ROANOKE TIMES Copyright (c) 1996, Roanoke Times DATE: Saturday, March 23, 1996 TAG: 9603260010 SECTION: EDITORIAL PAGE: A-9 EDITION: METRO
THE HOUSE of Representatives disgraced itself Friday in a sudden frenzy to repeal a 2-year-old ban on assault weapons. Lawmakers sidestepped normal procedures to force a quick vote, the better to prove fealty to the National Rifle Association in an election year.
Right there doing its bidding were Virginia Reps. Bob Goodlatte, Rick Boucher and L.F. Payne, one Republican and two Democrats, a regular bipartisan coalition from this part of Virginia committed to preserving every American's right to bear a military-style assault weapon. Next thing you know, if someone doesn't stop this anti-gun crowd, they'll be trying to outlaw sportsmen's howitzers.

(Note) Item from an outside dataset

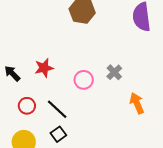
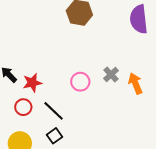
red star: (44, 68) -> (32, 83), moved
orange arrow: (137, 103) -> (135, 83), moved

"The [assault-weapons ban] bill passed; the American people wanted it," an angry Carolyn McCarthy told a packed congressional committee room. Her husband was killed and one son partially paralyzed when a deranged man with a 9-mm semiautomatic pistol mowed down passengers on a Long Island commuter train in 1993. "Why do we have to do this again?"
Why? C'mon, Mrs. McCarthy, you know why. Because the gun lobby wants us to. It made repeal of the ban its top legislative priority this year. And to many in Congress, what the gun lobby wants is more important than the wishes of the 70 percent of the American public who support the ban.

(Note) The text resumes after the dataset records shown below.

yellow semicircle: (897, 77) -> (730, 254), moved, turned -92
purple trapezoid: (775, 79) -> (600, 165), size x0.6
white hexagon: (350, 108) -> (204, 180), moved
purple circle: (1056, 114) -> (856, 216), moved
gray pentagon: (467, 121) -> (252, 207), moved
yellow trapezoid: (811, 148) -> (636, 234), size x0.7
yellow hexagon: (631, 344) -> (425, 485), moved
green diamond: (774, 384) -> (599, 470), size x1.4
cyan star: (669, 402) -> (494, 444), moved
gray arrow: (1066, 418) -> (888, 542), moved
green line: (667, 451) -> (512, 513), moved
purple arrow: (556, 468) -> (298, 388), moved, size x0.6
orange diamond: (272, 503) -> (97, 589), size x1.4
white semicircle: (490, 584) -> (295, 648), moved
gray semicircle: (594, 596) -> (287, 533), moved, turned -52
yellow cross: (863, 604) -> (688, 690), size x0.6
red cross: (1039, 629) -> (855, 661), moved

Supporters of repeal say that relatively few crimes are committed using the banned weapons. They fail to note that when these high-powered guns are used, their effect is devastating. Health professionals, left to try to repair the damage being wreaked by America's domestic arms race, say assault weapons are favored mostly by criminals, and it is extremely hard to save their victims.
Supporters of repeal argue that the ban is based on a gun's superficial characteristics rather than its firepower, firing speed, accuracy or deadliness. If their concern is that the ban isn't as effective as it could be in identifying and getting the most lethal weapons off the streets, perhaps they'd rewrite the law to accomplish better what the current ban already is doing. In its first year, reports Attorney General Janet Reno, there was an 18 percent drop in the number of assault weapons traced to crimes.

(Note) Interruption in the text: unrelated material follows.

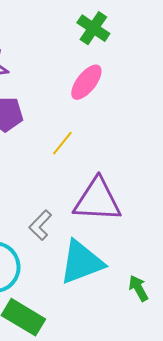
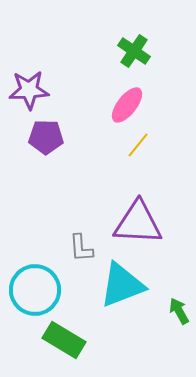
yellow line: (62, 143) -> (138, 145), moved
gray L-shape: (40, 225) -> (81, 248), turned -48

Supporters of repeal insist the ban is mostly symbolic. They have a point. But what about their votes to repeal? As a matter of political reality, repeal may not even be taken up this year in the Senate. Opponents there promise a filibuster. Majority Leader Bob Dole, when his eye was on the GOP presidential nomination, promised the NRA last year that a repeal vote would be held. But now, with his eye on the general election, he's giving the bill low priority. There is, after all, that 70 percent of the public telling pollsters they favor the ban.
If, in spite of common sense, public safety and popular sentiment, the repeal should pass both houses of Congress, President Clinton has pledged to veto it. But even this modest measure of rational gun control may yet be blown away sometime. Like a cocked rifle in the distance ready to go off, catching its target unaware, repeal of the assault-weapons ban awaits more favorable political conditions. A violence-weary public should be alert to the danger.